World War I veteran. I'm not THAT old!
This year I am completely out of the Army after all the ambiguous years in which I was over the usual age limit. Now I have been out for a full year and my uniform is just for ceremonies, like honoring the dead.
Since my 18 years of service occurred over a 44-year period, I know a lot of soldiers who have died. I grew up in a neighborhood in which most of the men were World War II veterans, including my father. I enlisted during the Vietnam War so I served with Korean War veterans who senior sergeants and officers in the 1970s Army.
Many of the senior sergeants and officers I served with after the Vietnam War and during the Cold War in the 70s and 80s have passed away. Most died after retirement. The 70s Army was not as obsessed with safety as the current Army, but that means I can recall a three soldiers I knew who died in training exercises in Europe.
From my Iraq War service, the soldiers I know personally who have died have taken their own lives. Partly this is because I enlisted late in the war when combat deaths were infrequent compared to the early days of the war, and partly it is demographics: I am older than almost everyone I served with between 2007 and 2016, including the Generals and the Sergeant Majors.
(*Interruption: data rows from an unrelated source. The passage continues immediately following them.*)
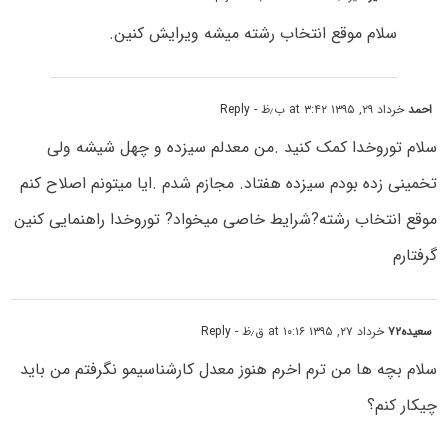
سلام موقع انتخاب رشته میشه ویرایش کنین.
احمد
خرداد ۲۹, ۱۳۹۵ at ۳:۴۲ ب٫ظ
- Reply
سلام توروخدا کمک کنید .من معدلم سیزده و چهل شیشه ولی
تخمینی زده بودم سیزده هفتاد. مجازم شدم .ایا میتونم اصلاح کنم
موقع انتخاب رشته?شرایط خاصی میخواد? توروخدا راهنمایی کنین
گرفتارم
سعیده۷۲
خرداد ۲۷, ۱۳۹۵ at ۱۰:۱۶ ق٫ظ
- Reply
سلام بچه ها من ترم اخرم هنوز معدل کارشناسیمو نگرفتم من باید
چیکار کنم؟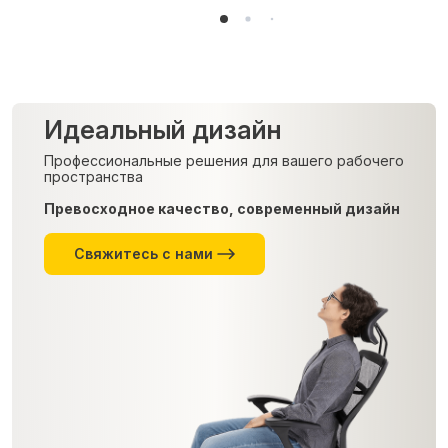
Идеальный дизайн
Профессиональные решения для вашего рабочего
пространства
Превосходное качество, современный дизайн
Свяжитесь с нами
So this weekend, I am thinking of the soldiers I know who served their country and have passed away: the World War II veterans who were the Dads of my childhood friends, the Vietnam and Korean War veterans who were my leaders during my first enlistment, and the Iraq veterans, especially those who suffered invisible wounds that led to them taking their own lives.
It was my honor and privilege to serve with every one of them.